Anticipated scope and scale
An estimated 850,000 people have been displaced in the two months since the start of Islamic State’s (IS) ‘Ramadan offensive’, bringing the total displaced since the start of the year to 1.4 million. An unknown number of civilians are affected by conflict and the breakdown of public services. The situation is expected to deteriorate as fighting and human rights violations persist.
Most affected areas
Intense conflict has been reported from Ninewa, Kirkuk, Salah al Din, and Diyala. IDPs have been dispersed to 17 of Iraq’s 18 governorates (al Muthanna excepted), with the largest numbers residing in Anbar, Dohuk, Ninewa, and Erbil.
Priorities for humanitarian intervention
In light of the unfolding humanitarian emergency, WASH, Health and Food assistance to IDPs stranded in Jebel Sinjar is a top priority and may require airdrops. Civilians trapped in conflict-affected areas and whose access to basic services, food and other commodities is curtailed are in urgent need of humanitarian assistance.
Vaccination campaigns and WASH interventions to prevent further spread of communicable diseases.
Negotiations for safe passage of IDPs and establishment of safe areas, particularly for those at risk of sectarian violence.
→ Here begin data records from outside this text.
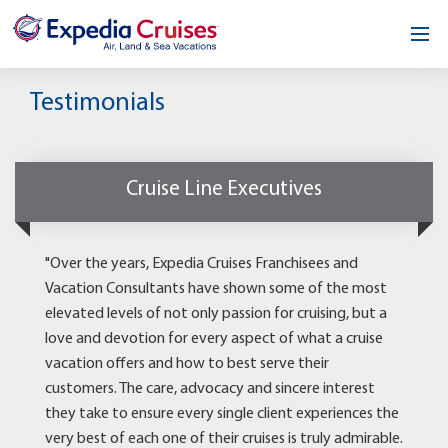
Home
Testimonials
Our Opportunity
About
Cruise Line Executives
Testimonials
"Over the years, Expedia Cruises Franchisees and
News & Blog
Vacation Consultants have shown some of the most
elevated levels of not only passion for cruising, but a
Contact
love and devotion for every aspect of what a cruise
vacation offers and how to best serve their
customers. The care, advocacy and sincere interest
they take to ensure every single client experiences the
very best of each one of their cruises is truly admirable.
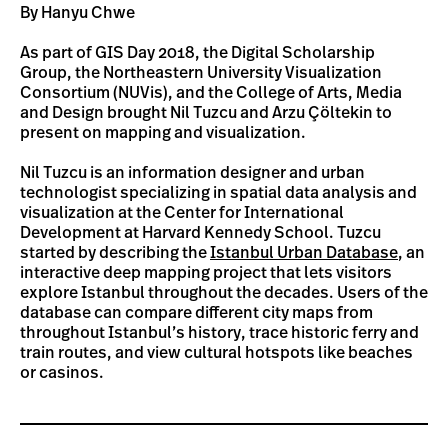
By Hanyu Chwe
As part of GIS Day 2018, the Digital Scholarship
Group, the Northeastern University Visualization
Consortium (NUVis), and the College of Arts, Media
and Design brought Nil Tuzcu and Arzu Çöltekin to
present on mapping and visualization.
Nil Tuzcu is an information designer and urban
technologist specializing in spatial data analysis and
visualization at the Center for International
Development at Harvard Kennedy School. Tuzcu
started by describing the
Istanbul Urban Database
, an
interactive deep mapping project that lets visitors
explore Istanbul throughout the decades. Users of the
database can compare different city maps from
throughout Istanbul’s history, trace historic ferry and
train routes, and view cultural hotspots like beaches
or casinos.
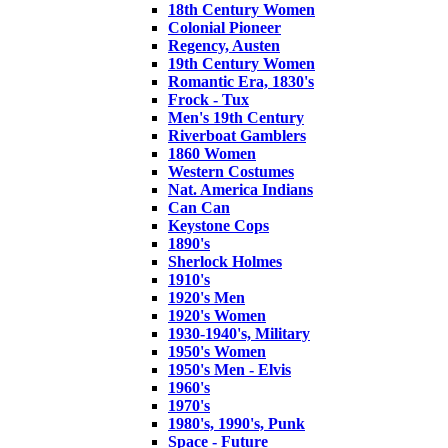
18th Century Women
Colonial Pioneer
Regency, Austen
19th Century Women
Romantic Era, 1830's
Frock - Tux
Men's 19th Century
Riverboat Gamblers
1860 Women
Western Costumes
Nat. America Indians
Can Can
Keystone Cops
1890's
Sherlock Holmes
1910's
1920's Men
1920's Women
1930-1940's, Military
1950's Women
1950's Men - Elvis
1960's
1970's
1980's, 1990's, Punk
Space - Future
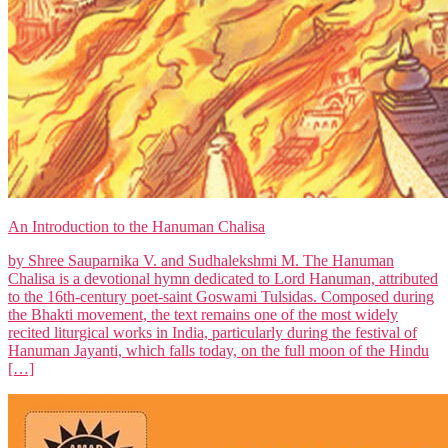
An Introduction to the Hanuman Chalisa
by Shree Sauparnika V. and Sudhalekshmi M. The Hanuman
Chalisa is a devotional hymn dedicated to Lord Hanuman, attributed
to the 16th-century poet-saint Goswami Tulsidas. Composed during
the Bhakti movement, the text remains one of the most widely
recited liturgical works in India, particularly during the festival of
Hanuman Jayanti, which falls today, on the full moon of the Hindu
[…]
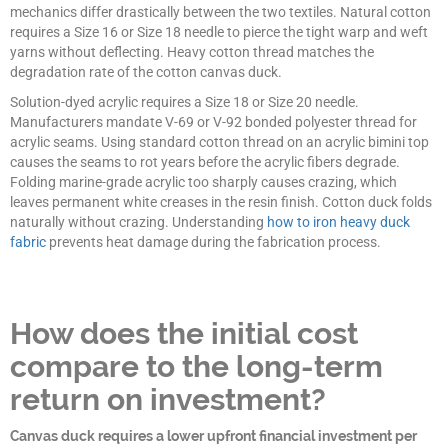
mechanics differ drastically between the two textiles. Natural cotton
requires a Size 16 or Size 18 needle to pierce the tight warp and weft
yarns without deflecting. Heavy cotton thread matches the
degradation rate of the cotton canvas duck.
Solution-dyed acrylic requires a Size 18 or Size 20 needle.
Manufacturers mandate V-69 or V-92 bonded polyester thread for
acrylic seams. Using standard cotton thread on an acrylic bimini top
causes the seams to rot years before the acrylic fibers degrade.
Folding marine-grade acrylic too sharply causes crazing, which
leaves permanent white creases in the resin finish. Cotton duck folds
naturally without crazing. Understanding
how to iron heavy duck
fabric
prevents heat damage during the fabrication process.
How does the initial cost
compare to the long-term
return on investment?
Canvas duck requires a lower upfront financial investment per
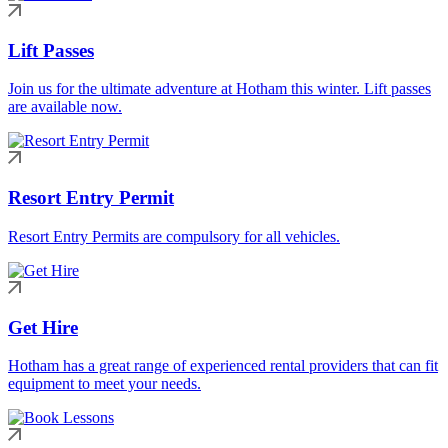
Lift Passes
Join us for the ultimate adventure at Hotham this winter. Lift passes
are available now.
Resort Entry Permit
Resort Entry Permits are compulsory for all vehicles.
Get Hire
Hotham has a great range of experienced rental providers that can fit
equipment to meet your needs.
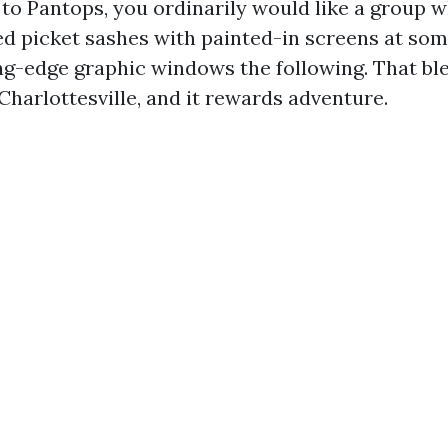
 to Pantops, you ordinarily would like a group 
ed picket sashes with painted-in screens at som
ing-edge graphic windows the following. That ble
Charlottesville, and it rewards adventure.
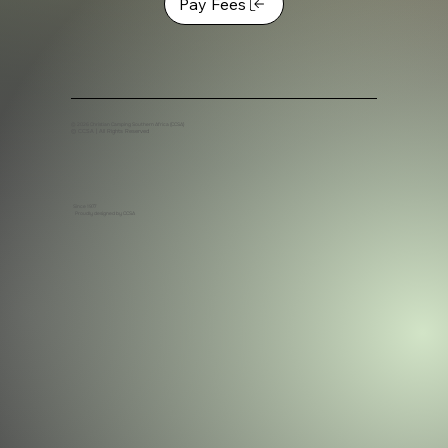
Pay Fees
© 2026 C
hristian Camping Southern Africa (CCSA)
© CCSA | All Rights Reserved
Since 1977
Proudly designed by CCSA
Emergency repairs to critical water and electricity infrastructure.
Threats by both insurgents and military operations are significantly hampering national and international NGOs’ operations outside the Kurdistan Region of Iraq (KR-I). Civilians in Anbar (Falluja, Ramadi, Al Qaim, Ana, Rawa, Rutba), Ninewa (Mosul and surrounding areas), Salah al Din and Diyala are particularly hard to reach. Several key supply routes have been blocked.
Key highlights (25 July – 7 August)
August has seen significant deterioration in the humanitarian situation. An estimated 200,000 individuals may have been displaced from recent fighting in Sinjar and surrounding areas, and as many as 35-50,000 IDPs could be trapped in Jebel Sinjar in extremely urgent need of humanitarian assistance: tens of children are reported to have died from dehydration.
Conflict affected areas face a breakdown of basic services, affecting an estimated 5 million people. Many qualified health, teaching and technical staff have fled and items such as spare parts, medicines and vaccines are in short supply. International humanitarian organisations are mostly unable to reach those trapped in contested areas and information on the current situation is extremely limited.
Fighting between IS and Kurdish Peshmerga is currently concentrated around Mosul dam, Iraq's largest hydroelectric facility. If maintenance of the critically unstable dam is disrupted, the dam could be breached, leading to massive flooding. IS’ takeover of the dam could disrupt electricity supply to large parts of the country, including Baghdad.